La peine de mort a été abolie en France par la loi n° 81-908 du 9 octobre 1981. Le projet a été présenté au Parlement par le garde des Sceaux Robert Badinter, qui était devenu un fervent militant contre la peine capitale alors qu’en sa qualité d’avocat, il avait assisté à l’exécution d’un de ses clients en novembre 1972. À compter de cette date, il a plaidé à plusieurs reprises contre la mort par guillotine. Portant ainsi une des promesses de campagne du candidat Mitterrand, le ministre de la Justice livra un long discours dans lequel il cita notamment Jaurès pour rappeler que « "La peine de mort est contraire à ce que l'humanité́ depuis deux mille ans a pensé de plus haut et rêve de plus noble." »
La France a ensuite confirmé son engagement abolitionniste en ratifiant tout d’abord en 1985, le 6e Protocole à la Convention européenne des droits de l’homme qui visait à interdire aux États de recourir à la peine de mort. Ensuite, conformément à l’article 89 de la Constitution, le congrès vote la constitutionnalisation de l’interdiction de la peine de mort en 2007 (L. const. n° 2007-239 du 23 févr. 2007 relative à l’interdiction de la peine de mort). Cette dernière est inscrite à l’article 66-1 du texte.
Il est intéressant de constater que l’engagement contre la peine capitale en France s’est toujours fait alors que l’opinion publique était (et est encore) assez partagée sur le sujet (v. Baromètre « Fractures française 2020 », Ipsos/sopra Steria pour le Monde, la Fondation Jean Jaurès et l’Institut Montaigne, p. 31-32, ici). Les arguments en faveur de l’abolition ne sont pas nouveaux mais ils méritent d’être sans cesse rappelés car le combat est toujours d’actualité. Certes, la tendance s’inverse progressivement : en 1981, ce sont deux tiers des États qui pratiquaient régulièrement la peine de mort.
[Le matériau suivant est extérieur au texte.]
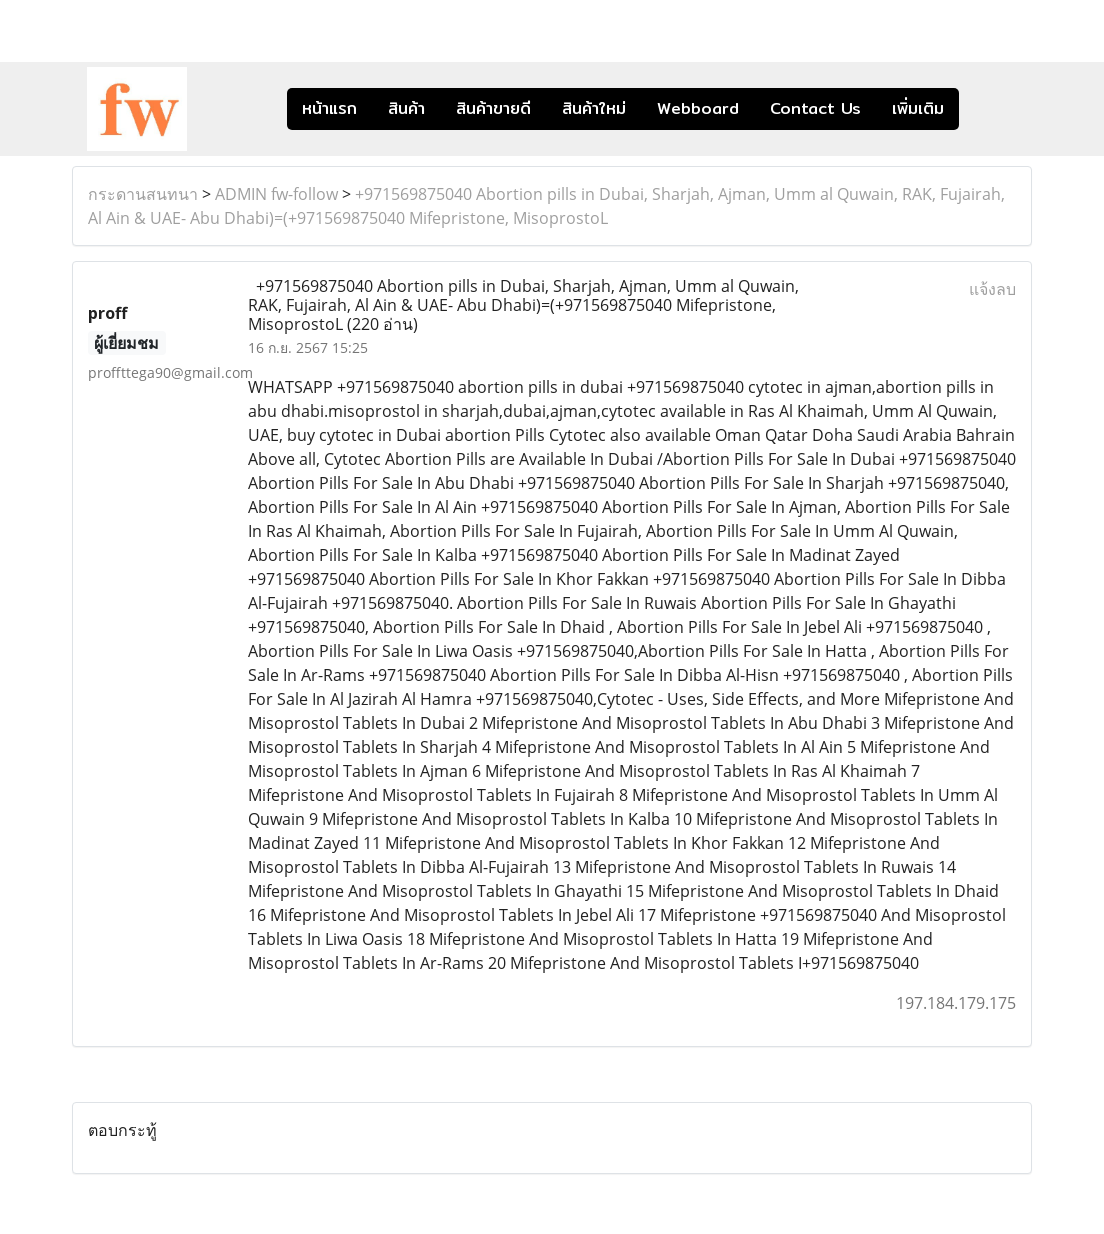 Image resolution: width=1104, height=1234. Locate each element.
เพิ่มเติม (918, 108)
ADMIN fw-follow (276, 194)
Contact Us (815, 108)
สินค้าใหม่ (594, 108)
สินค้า (406, 108)
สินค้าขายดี (493, 108)
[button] (989, 109)
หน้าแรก (329, 108)
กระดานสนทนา (143, 194)
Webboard (698, 108)
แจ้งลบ (992, 289)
Aujourd’hui, 60 % des états sont abolitionnistes et parmi les 193 États membres des Nations-Unies, 109 sont abolitionnistes pour tous les crimes, 8 le sont pour les crimes de droit commun et 29 sont en moratoire sur les exécutions. Néanmoins, 52 états appliquent encore la peine de mort (v. Baromètre de la peine de mort, ici).
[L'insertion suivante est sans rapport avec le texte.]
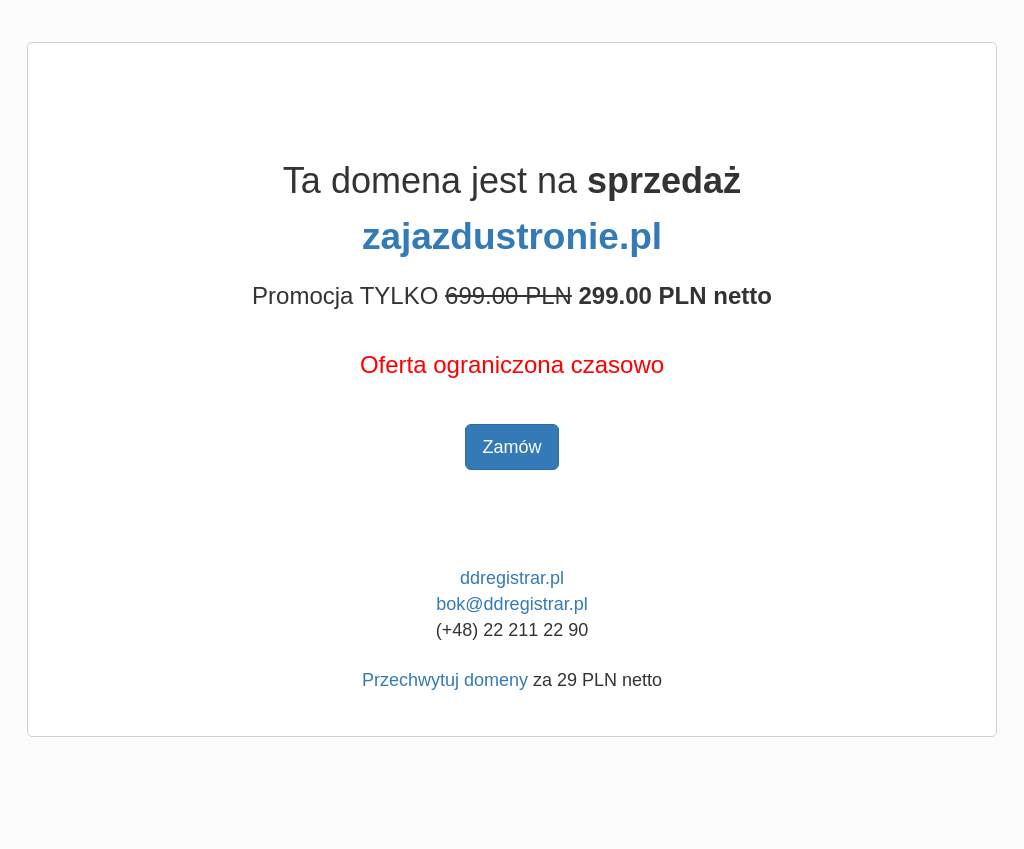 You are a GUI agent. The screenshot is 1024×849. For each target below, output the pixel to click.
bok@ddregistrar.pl (511, 604)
Si l’importance de poursuivre le combat ne fait aucun doute, elle ne doit pas occulter d’autres débats essentiels à mener à l’instar de celui de la conciliation de la peine de réclusion criminelle et les droits des détenus. La Cour européenne des droits de l’homme se montre particulièrement attentive au respect de l’article 3 de la convention par les États parties vis-à-vis des personnes condamnées à perpétuité (v. par ex., CEDH 9 juill. 2013, Vinter c/ Royaume-Uni, n° 66069/09 et 4 sept. 2014, Trabelsi c/ Belgique, n° 140/10). L’ensemble de ces éléments démontrent combien la question du choix et du sens de la peine dans nos sociétés contemporaines doit encore être renouvelée.
Références :
■ CEDH 9 juill. 2013, Vinter c/ Royaume-Uni, n° 66069/09 : D. 2013. 2081, obs. M. Lena, note J.-F. Renucci ; ibid. 2713, obs. G. Roujou de Boubée, T. Garé, M.-H. Gozzi, S. Mirabail et T. Potaszkin ; ibid. 2014. 1235, obs. J.-P. Céré, M. Herzog-Evans et E. Péchillon ; AJ pénal 2013. 494, obs. D. van Zyl Smit ; RSC 2013. 625, chron. P. Poncela ; ibid. 649, obs. D. Roets.
■ CEDH 4 sept. 2014, Trabelsi c/ Belgique, n° 140/10 : AJDA 2014. 1688.